*** Records for processing Section Begins ***
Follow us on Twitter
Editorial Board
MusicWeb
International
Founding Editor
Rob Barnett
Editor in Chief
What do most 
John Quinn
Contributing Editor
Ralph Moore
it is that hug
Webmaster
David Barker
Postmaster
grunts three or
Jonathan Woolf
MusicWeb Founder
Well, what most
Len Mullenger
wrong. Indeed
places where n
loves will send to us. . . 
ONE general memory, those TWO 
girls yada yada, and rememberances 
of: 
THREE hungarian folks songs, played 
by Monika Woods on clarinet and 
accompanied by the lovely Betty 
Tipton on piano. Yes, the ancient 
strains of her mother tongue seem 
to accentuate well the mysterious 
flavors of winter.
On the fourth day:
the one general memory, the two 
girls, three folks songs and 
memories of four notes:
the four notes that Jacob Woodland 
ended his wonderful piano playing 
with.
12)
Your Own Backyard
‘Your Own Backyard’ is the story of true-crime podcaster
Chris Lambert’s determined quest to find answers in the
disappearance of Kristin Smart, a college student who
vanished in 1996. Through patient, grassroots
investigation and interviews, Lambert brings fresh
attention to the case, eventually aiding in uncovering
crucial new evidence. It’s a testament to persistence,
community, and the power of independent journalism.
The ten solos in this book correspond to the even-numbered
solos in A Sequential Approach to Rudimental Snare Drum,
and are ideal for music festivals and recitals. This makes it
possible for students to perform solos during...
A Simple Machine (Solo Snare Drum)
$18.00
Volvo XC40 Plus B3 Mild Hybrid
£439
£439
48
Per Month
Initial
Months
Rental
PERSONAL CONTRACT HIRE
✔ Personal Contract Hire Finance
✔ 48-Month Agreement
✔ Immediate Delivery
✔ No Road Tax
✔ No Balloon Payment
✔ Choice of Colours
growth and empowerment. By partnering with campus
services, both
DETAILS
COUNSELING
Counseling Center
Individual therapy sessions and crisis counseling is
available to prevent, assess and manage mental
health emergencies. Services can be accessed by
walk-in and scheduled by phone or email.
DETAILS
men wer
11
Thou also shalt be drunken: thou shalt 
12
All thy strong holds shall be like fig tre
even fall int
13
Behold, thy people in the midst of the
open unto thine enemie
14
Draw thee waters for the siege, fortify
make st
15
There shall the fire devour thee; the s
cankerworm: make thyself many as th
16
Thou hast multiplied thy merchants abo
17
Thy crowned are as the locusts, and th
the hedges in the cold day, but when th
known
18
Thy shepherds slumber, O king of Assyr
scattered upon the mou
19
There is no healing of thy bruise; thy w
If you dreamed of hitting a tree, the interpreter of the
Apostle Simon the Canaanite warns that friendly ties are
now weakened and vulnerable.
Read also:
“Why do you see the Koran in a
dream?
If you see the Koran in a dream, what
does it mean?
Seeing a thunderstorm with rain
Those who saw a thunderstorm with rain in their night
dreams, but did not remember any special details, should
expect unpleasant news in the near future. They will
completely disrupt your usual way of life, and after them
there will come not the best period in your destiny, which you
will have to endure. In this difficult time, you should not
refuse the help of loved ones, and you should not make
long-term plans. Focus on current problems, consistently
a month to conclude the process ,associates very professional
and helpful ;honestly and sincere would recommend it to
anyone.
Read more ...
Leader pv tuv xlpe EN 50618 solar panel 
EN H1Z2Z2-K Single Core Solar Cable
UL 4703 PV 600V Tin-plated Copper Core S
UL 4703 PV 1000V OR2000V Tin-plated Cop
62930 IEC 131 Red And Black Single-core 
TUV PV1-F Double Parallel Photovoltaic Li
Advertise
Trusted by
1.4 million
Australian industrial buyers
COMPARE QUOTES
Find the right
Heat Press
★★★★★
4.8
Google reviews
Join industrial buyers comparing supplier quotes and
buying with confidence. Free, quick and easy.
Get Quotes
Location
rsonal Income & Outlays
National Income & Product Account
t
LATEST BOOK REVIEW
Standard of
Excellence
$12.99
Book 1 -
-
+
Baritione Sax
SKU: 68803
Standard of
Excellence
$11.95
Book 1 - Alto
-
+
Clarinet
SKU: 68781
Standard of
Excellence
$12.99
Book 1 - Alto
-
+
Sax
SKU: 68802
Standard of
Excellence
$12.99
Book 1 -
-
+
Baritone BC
*** Records for processing Section Ends ***
Copy, from the data above, every line where the word "folks" appears.

THREE hungarian folks songs, played 
girls, three folks songs and 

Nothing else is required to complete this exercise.